*EXERCISE OBJECTIVE*
Search the listing below for the word "prédios" and copy each line that holds it.

*DATA FOR PROCESSING*
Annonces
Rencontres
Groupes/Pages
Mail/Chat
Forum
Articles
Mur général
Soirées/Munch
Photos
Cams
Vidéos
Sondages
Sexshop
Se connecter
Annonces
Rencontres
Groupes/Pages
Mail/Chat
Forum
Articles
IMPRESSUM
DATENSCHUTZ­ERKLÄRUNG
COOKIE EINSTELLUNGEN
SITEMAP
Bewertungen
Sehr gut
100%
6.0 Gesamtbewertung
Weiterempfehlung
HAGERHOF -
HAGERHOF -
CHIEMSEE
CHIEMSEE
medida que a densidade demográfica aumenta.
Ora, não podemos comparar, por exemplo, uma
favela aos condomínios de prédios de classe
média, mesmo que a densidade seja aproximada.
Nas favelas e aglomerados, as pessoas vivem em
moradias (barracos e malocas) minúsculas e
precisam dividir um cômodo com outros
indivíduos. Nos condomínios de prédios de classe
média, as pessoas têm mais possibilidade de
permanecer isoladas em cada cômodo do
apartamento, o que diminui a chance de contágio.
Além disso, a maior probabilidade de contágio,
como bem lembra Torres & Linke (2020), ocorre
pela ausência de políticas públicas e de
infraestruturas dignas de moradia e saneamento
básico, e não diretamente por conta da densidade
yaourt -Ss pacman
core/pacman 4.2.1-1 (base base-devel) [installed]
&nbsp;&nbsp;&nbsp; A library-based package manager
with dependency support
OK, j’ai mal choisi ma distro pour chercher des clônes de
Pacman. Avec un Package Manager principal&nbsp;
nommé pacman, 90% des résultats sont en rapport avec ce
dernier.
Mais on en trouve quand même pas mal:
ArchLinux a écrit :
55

*RESULT OF THE TASK*
favela aos condomínios de prédios de classe
indivíduos. Nos condomínios de prédios de classe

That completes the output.